Achakzai, 75, is the chief of the Pashtunkhwa Milli Awami Party (PkMAP) from the southwestern Balochistan province and was nominated by Imran Khan, the jailed leader of the Pakistan Tehreek-e-Insaf (PTI) party, to contest against former president Asif Ali Zardari, the presidential nominee of the coalition government led by Prime Minister Shehbaz Sharif. In Parliament, Achakzai would be supported by the Sunni Ittehad Council (SIC), the new home of PTI-backed independent lawmakers.
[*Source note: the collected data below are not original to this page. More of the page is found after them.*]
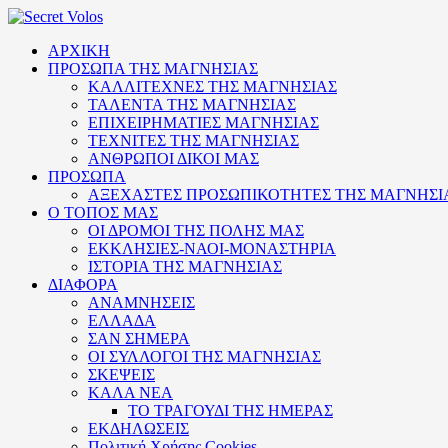
ΑΡΧΙΚΗ
ΠΡΟΣΩΠΑ ΤΗΣ ΜΑΓΝΗΣΙΑΣ
ΚΑΛΛΙΤΕΧΝΕΣ ΤΗΣ ΜΑΓΝΗΣΙΑΣ
ΤΑΛΕΝΤΑ ΤΗΣ ΜΑΓΝΗΣΙΑΣ
ΕΠΙΧΕΙΡΗΜΑΤΙΕΣ ΜΑΓΝΗΣΙΑΣ
ΤΕΧΝΙΤΕΣ ΤΗΣ ΜΑΓΝΗΣΙΑΣ
ΑΝΘΡΩΠΟΙ ΔΙΚΟΙ ΜΑΣ
ΠΡΟΣΩΠΑ
ΑΞΕΧΑΣΤΕΣ ΠΡΟΣΩΠΙΚΟΤΗΤΕΣ ΤΗΣ ΜΑΓΝΗΣΙ
Ο ΤΟΠΟΣ ΜΑΣ
ΟΙ ΔΡΟΜΟΙ ΤΗΣ ΠΟΛΗΣ ΜΑΣ
ΕΚΚΛΗΣΙΕΣ-ΝΑΟΙ-ΜΟΝΑΣΤΗΡΙΑ
ΙΣΤΟΡΙΑ ΤΗΣ ΜΑΓΝΗΣΙΑΣ
ΔΙΑΦΟΡΑ
ΑΝΑΜΝΗΣΕΙΣ
ΕΛΛΑΔΑ
ΣΑΝ ΣΗΜΕΡΑ
ΟΙ ΣΥΛΛΟΓΟΙ ΤΗΣ ΜΑΓΝΗΣΙΑΣ
ΣΚΕΨΕΙΣ
ΚΑΛΑ ΝΕΑ
ΤΟ ΤΡΑΓΟΥΔΙ ΤΗΣ ΗΜΕΡΑΣ
ΕΚΔΗΛΩΣΕΙΣ
Πολιτική Xρήσης Cookies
The PTI had complained of a state-backed crackdown against the party in the run-up to Feb. 8 general elections and says the polls were rigged and results manipulated to keep the PTI and its loyalists out of the government. Opposition parties, including the PTI, have staged nationwide protests against the alleged rigging, which the election commission denies.
The raid on Achakzai’s house took place on Sunday night and is being widely linked to a speech he made in the inaugural session of the National Assembly on Friday in which he called on parliament to declare that the country’s powerful military establishment should not interfere in politics.
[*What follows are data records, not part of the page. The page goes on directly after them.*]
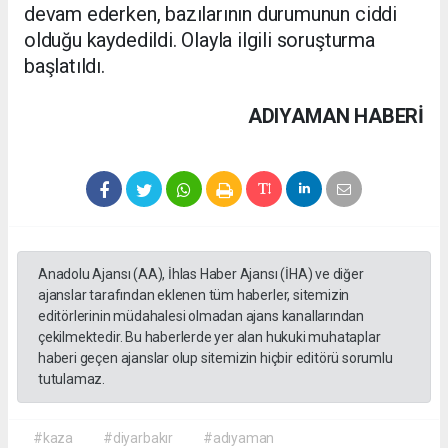
devam ederken, bazılarının durumunun ciddi
olduğu kaydedildi. Olayla ilgili soruşturma
başlatıldı.
ADIYAMAN HABERİ
Anadolu Ajansı (AA), İhlas Haber Ajansı (İHA) ve diğer
ajanslar tarafından eklenen tüm haberler, sitemizin
editörlerinin müdahalesi olmadan ajans kanallarından
çekilmektedir. Bu haberlerde yer alan hukuki muhataplar
haberi geçen ajanslar olup sitemizin hiçbir editörü sorumlu
tutulamaz.
#kaza
#diyarbakır
#adıyaman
For several years, the military has denied it meddles in politics. But it has in the past directly intervened to topple civilian governments and to manage political matters from behind the scenes even when it is not directly ruling. No Pakistani prime minister has completed a full five-year term since the country was born in 1947.
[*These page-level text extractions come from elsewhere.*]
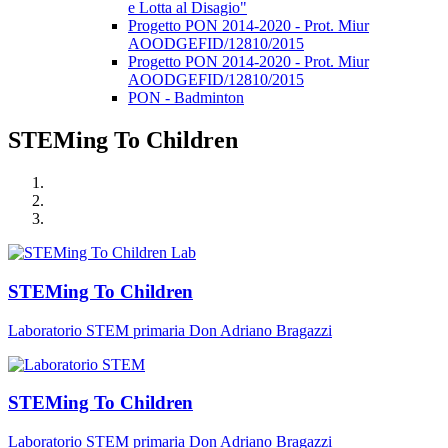
e Lotta al Disagio"
Progetto PON 2014-2020 - Prot. Miur
AOODGEFID/12810/2015
Progetto PON 2014-2020 - Prot. Miur
AOODGEFID/12810/2015
PON - Badminton
STEMing To Children
STEMing To Children
Laboratorio STEM primaria Don Adriano Bragazzi
STEMing To Children
Laboratorio STEM primaria Don Adriano Bragazzi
“Achakzai has submitted his nomination papers for the next presidential election against the Pakistan Peoples Party (PPP) and the Pakistan Muslim League-Nawaz (PML-N) backed presidential candidate, Asif Ali Zardari,” Abdul Rahim Ziaratwal, PkMAP central secretary-general, told Arab News, condemning Sunday’s raid and calling it a reaction by “powerful forces” who did not want to see the supremacy of parliament in Pakistan.
“Hence the newly elected coalition government started these non-political acts against their opponents.”
He said PkMAP had called nationwide protests against the raid on Mahmood Khan Achakzai’s residence “because PkMAP has a long history of struggle for the supremacy of the parliament.”
Speaking to reporters on Sunday night, Balochistan’s Caretakter Information Minister Jan Achakzai denied police had raided the PkMAP chief’s house but that the district administration had carried out an operation to retain control of a plot of land in front of Achakzai’s residence which been seized by a land-grabber.
He said a guard, who was part of the PkMAP’s security team, resisted the operation, causing local police to arrest him.
“There is no truth to reports that a raid was conducted at the house of elderly politician, presidential nominee and Pashtoonkhwa Milli Awami Party’s Chairman Mahmood Khan Achakzai, or that the sanctity of his house was violated,” the minister added.
The Sunni Ittehad Council party, backed by ex-PM Khan’s legislators, nominated Achakzai as their candidate for the presidential election, scheduled for Mar. 9.
The president in Pakistan is elected through an electorate that comprises legislators from both houses of Pakistan’s parliament, the Senate, and the National Assembly, as well as the country’s four provincial assemblies.
Elected for a five-year term, the president is a ceremonial head of state that has limited powers while the prime minister, who heads the government, has the executive powers to manage the country’s affairs.